Wenn die Lufthansa-Piloten streiken, buche ich bei einer anderen Fluglinie, sammle woanders Vielflieger-Meilen und entscheide später, welcher Anbieter mir am besten gefällt. Das könnte für Lufthansa unangenehm werden. Bei der Deutschen Bahn bin ich als Endverbraucher etwas eingeschränkter, aber es gibt doch noch einige Züge, die planmäßig fahren. Besser als nichts. Letztlich kann ich immer noch arbeiten, auch wenn einige von der Bahn wirklich Abhängige extrem stark betroffen sind. Durch den Streik der Erzieherinnen und Erzieher aber stehen die Eltern tatsächlich im Regen. Es ist nicht absehbar, dass wir dies mit anderen Lösungen lange werden durchstehen können (etwa dadurch, dass sich Eltern mit der Betreuung der Kinder abwechseln).
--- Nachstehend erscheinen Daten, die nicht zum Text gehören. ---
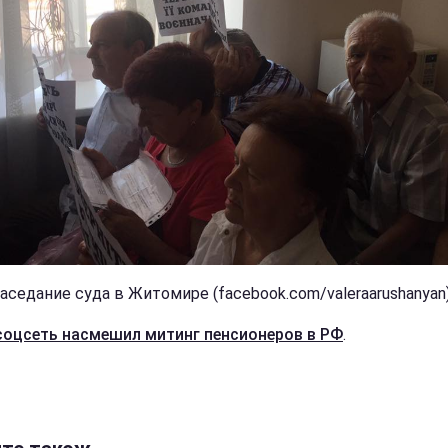
Заседание суда в Житомире (facebook.com/valeraarushanyan
соцсеть насмешил митинг пенсионеров в РФ
.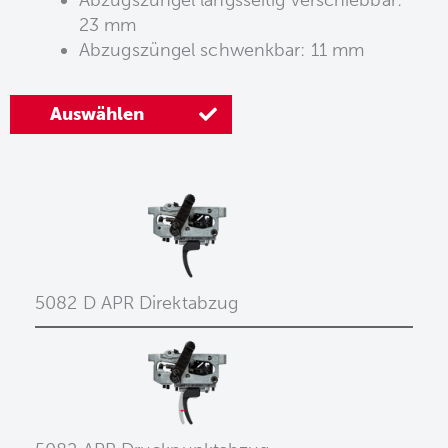
Abzugszüngel längsseitig verschiebbar:
23 mm
Abzugszüngel schwenkbar: 11 mm
Auswählen
5082 D APR Direktabzug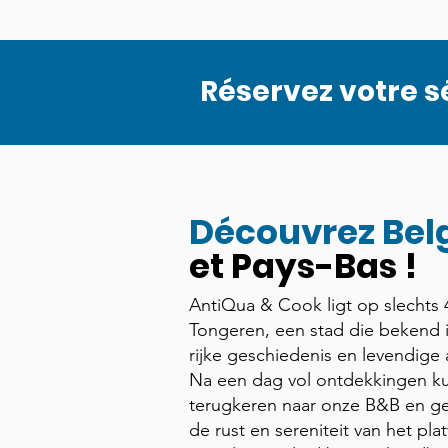
Réservez votre sé
Découvrez Bel
et Pays-Bas !
AntiQua & Cook ligt op slechts 
Tongeren, een stad die bekend i
rijke geschiedenis en levendige 
Na een dag vol ontdekkingen ku
terugkeren naar onze B&B en ge
de rust en sereniteit van het pla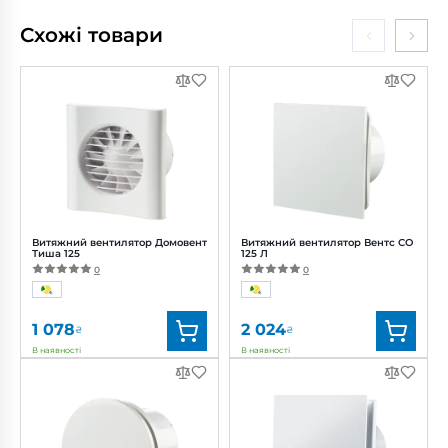
Схожі товари
Витяжний вентилятор Домовент
Витяжний вентилятор Вентс СО
Тиша 125
125 Л
0
0
1 078
2 024
₴
₴
В наявності
В наявності
Бренд:
Домовент
Бренд:
Вентс
Артикул:
0688103121
Артикул:
0688169887
Діаметр:
125 мм
Діаметр:
125 мм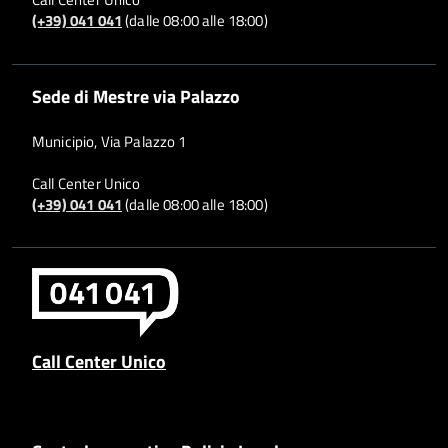
(+39) 041 041
(dalle 08:00 alle 18:00)
Sede di Mestre via Palazzo
Municipio, Via Palazzo 1
Call Center Unico
(+39) 041 041
(dalle 08:00 alle 18:00)
Call Center Unico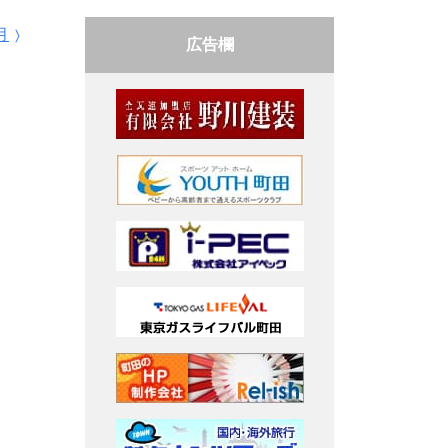
月
広告欄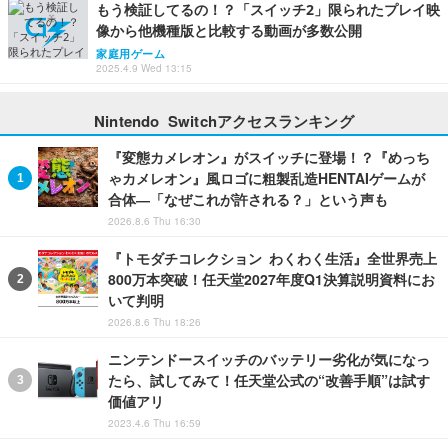
もう検証してるの！？「スイッチ2」限られたプレイ映
像から他機種版と比較する動画が多数公開
家庭用ゲーム
2025.4.9 Wed 13:15
Nintendo Switchアクセスランキング
『変態カメレオン』がスイッチに登場！？『めっち
ゃカメレオン』風ロゴに粗製乱造HENTAIゲームが
合体―「なぜこれが許される？」という声も
2026.8.6 Thu 16:30
『トモダチコレクション わくわく生活』全世界売上
800万本突破！任天堂2027年度Q1決算説明資料にお
いて判明
2026.8.6 Thu 18:26
ニンテンドースイッチのバッテリー劣化が気になっ
たら、試してみて！任天堂公式の“改善手順”は試す
価値アリ
2023.4.6 Thu 16:59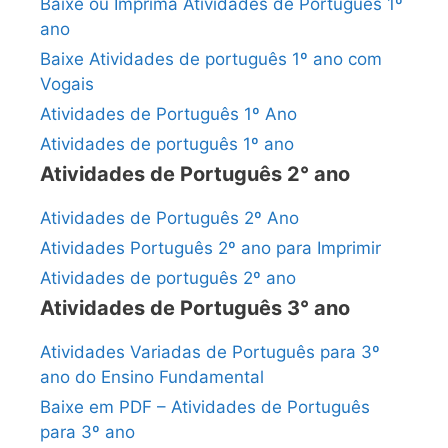
Baixe ou Imprima Atividades de Português 1º
ano
Baixe Atividades de português 1º ano com
Vogais
Atividades de Português 1º Ano
Atividades de português 1º ano
Atividades de Português 2° ano
Atividades de Português 2º Ano
Atividades Português 2º ano para Imprimir
Atividades de português 2º ano
Atividades de Português 3° ano
Atividades Variadas de Português para 3º
ano do Ensino Fundamental
Baixe em PDF – Atividades de Português
para 3º ano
Und man kann auch nicht einfach Vertretungskräfte einstellen, denn die staatlich vorgeschriebene Lehr- und Ausbildungszeit für diesen Beruf umfasst mehrere Jahre. In den letzten Jahren hat Deutschland stark in Anreize zur Erhöhung der Geburtenrate investiert. Jetzt sind diese Kinder da, aber keine Tagesstätten, was beide Elternteile bei der Ausübung ihrer Berufe negativ beeinflusst. Darunter leiden sowohl die Eltern wie auch ihre Arbeitgeber und vor allem die Kinder – es fehlen Sozialkontakte, Lernförderung etc.
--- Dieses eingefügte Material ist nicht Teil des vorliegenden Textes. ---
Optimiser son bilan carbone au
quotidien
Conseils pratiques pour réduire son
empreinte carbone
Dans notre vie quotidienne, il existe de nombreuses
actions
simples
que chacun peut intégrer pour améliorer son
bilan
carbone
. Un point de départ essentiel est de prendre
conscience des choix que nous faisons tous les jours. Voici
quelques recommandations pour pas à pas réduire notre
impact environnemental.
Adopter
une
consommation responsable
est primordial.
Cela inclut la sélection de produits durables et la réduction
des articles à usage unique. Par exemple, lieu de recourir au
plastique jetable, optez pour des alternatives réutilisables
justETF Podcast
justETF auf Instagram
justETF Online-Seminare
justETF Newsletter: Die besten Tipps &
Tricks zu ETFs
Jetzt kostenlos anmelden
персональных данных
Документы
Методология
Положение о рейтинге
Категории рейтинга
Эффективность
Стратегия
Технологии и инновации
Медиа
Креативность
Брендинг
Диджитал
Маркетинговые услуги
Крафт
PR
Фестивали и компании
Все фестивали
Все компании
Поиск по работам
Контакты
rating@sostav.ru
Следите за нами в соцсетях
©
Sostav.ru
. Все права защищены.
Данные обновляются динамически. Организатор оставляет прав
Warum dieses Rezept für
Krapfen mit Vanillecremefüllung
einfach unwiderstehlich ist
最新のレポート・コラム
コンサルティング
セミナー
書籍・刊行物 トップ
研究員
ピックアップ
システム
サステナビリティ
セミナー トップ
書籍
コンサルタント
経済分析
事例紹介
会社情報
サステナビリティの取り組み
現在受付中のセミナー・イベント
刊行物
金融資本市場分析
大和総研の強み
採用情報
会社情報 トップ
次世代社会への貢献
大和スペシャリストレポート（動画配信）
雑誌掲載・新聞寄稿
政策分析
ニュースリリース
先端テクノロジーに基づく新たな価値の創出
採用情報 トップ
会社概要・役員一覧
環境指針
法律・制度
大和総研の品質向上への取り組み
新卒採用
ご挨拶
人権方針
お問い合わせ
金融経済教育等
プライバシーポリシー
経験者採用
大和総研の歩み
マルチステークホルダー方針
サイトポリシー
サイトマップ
rbb-online.de berichtet, dass etwa 17.500 deutsche Kindertagesstätte bestreikt werden. Setzt man durchschnittlich 60 Kinder pro KiTa an, reden wir von etwa einer Million Kinder (rbb-online geht von insgesamt ca. 50.000 KiTas in Deutschland aus, die von ca. 3,2 Millionen Kindern besucht werden). Nehmen wir einmal an, dass pro Kind nur ein Elternteil von dem Streik betroffen ist und gehen wir von etwa 40 Millionen Beschäftigten in Deutschland aus: Dann befinden sich mindestens 2,6 Prozent der arbeitenden Bevölkerung in der Geiselhaft ihrer eigenen Kinder, ohne dass zwischenzeitlich zwischen den Bundesländern und der streikenden Gewerkschaft Gespräche aufgenommen wurden.
Damit stellt sich die Frage: Wann kann die deutsche Bundesregierung eingreifen, den Streik beenden und so verhindern, dass Arbeitgeber und die Wirtschaft in Geiselhaft bleiben? Oder ist sie machtlos? Ich gehe einmal davon aus, dass die entsprechenden Amtsträger sich nicht zu Hause um ihre Kinder kümmern müssen?! Ich würde gern Ihre Meinung über den Streik erfahren.